Gov. Abbott said Texas will be testing about 15,000 people this week through FEMA-provided testing sites.

AUSTIN, Texas — Tuesday evening, Gov. Greg Abbott joined KVUE to discuss what the State of Texas is doing to slow the spread of the coronavirus (COVID-19). 

As of 5 p.m. Tuesday, 49 states, the District of Columbia, Puerto Rico, Guam and the U.S. Virgin Islands are all reporting COVID-19 cases. There are 76 cases in Texas as of that time.

In a one-on-one satellite interview with KVUE's Quita Culpepper, Abbott discussed the state of disaster he declared last week, his activation of the National Guard and what the State is doing to increase COVID-19 testing.

RELATED: Texas governor activates National Guard in response to COVID-19

Quita Culpepper: "Austin is one of the Texas cities that ordered all dining rooms, bars and other places to shut down – and so far, local governments seem to be the ones making these decisions. Are you considering a statewide order for these kinds of closures to happen?"

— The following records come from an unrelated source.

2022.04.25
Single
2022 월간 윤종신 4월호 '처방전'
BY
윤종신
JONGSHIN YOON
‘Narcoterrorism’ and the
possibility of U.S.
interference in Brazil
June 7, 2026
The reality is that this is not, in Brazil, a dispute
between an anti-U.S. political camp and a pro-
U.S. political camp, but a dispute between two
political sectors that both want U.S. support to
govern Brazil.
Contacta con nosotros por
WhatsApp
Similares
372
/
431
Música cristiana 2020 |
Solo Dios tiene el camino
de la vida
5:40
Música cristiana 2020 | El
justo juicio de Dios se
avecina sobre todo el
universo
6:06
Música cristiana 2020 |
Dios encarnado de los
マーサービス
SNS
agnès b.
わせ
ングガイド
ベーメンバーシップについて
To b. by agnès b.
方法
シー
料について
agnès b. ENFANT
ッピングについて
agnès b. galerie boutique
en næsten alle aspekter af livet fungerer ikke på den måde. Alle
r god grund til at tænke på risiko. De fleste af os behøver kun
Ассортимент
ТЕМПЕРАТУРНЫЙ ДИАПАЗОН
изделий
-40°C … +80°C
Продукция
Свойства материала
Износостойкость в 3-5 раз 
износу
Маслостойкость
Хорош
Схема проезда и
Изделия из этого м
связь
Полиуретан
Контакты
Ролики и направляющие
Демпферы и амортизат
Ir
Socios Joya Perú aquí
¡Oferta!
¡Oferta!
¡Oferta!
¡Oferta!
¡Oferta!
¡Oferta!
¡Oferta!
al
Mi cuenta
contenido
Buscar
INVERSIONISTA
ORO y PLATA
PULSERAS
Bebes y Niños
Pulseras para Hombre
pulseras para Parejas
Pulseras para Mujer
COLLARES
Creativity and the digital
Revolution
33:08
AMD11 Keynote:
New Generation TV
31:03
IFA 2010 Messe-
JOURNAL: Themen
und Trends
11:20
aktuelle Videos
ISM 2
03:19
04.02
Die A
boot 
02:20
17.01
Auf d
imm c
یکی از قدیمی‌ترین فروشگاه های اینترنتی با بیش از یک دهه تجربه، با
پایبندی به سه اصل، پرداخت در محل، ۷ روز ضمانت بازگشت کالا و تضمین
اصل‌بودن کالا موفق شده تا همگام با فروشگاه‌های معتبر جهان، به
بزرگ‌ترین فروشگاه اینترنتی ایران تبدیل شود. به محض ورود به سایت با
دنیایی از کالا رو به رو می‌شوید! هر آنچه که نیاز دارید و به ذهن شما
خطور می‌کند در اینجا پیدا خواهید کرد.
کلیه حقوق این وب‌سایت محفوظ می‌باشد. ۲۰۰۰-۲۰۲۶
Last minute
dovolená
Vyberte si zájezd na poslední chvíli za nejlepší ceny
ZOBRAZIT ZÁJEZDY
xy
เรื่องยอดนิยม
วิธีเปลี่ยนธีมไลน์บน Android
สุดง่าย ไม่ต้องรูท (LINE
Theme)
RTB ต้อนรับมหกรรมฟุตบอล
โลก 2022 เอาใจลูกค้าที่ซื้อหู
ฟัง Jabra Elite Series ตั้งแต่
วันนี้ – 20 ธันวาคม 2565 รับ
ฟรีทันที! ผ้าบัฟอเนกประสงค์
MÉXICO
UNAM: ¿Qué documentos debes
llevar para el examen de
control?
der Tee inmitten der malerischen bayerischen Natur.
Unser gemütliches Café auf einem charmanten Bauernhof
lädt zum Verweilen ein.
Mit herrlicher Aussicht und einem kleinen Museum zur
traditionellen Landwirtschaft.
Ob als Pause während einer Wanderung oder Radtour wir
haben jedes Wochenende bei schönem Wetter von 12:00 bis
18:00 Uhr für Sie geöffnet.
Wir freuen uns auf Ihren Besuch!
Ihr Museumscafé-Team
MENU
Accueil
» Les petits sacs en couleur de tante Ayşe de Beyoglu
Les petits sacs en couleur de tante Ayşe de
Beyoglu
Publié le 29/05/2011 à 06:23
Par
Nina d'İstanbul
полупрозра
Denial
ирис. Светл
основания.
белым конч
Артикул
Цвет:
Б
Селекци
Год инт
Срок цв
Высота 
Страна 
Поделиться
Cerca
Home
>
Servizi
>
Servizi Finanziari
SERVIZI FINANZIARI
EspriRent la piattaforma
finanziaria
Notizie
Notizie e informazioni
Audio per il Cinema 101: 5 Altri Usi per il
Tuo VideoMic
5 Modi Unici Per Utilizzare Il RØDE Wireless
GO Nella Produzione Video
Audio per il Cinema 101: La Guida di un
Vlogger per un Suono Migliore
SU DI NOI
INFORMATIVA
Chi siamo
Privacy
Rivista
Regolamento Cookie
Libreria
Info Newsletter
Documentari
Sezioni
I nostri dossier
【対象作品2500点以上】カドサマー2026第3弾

Gov. Greg Abbott: "Well, see, exactly what happened is that when I issued the disaster declaration that empowered local jurisdictions to do exactly what they were doing, so that these things work in tandem. And what the City of Austin is doing is exactly what the president talked about yesterday and today. And that is the importance of making sure we maintain good distancing practices and that means not having crowds of more than 10 people. So, everything is working exactly the way that it should. When we have what we call natural disasters and national disasters like this, it is essential that we have the federal, state and local governments all working collaboratively."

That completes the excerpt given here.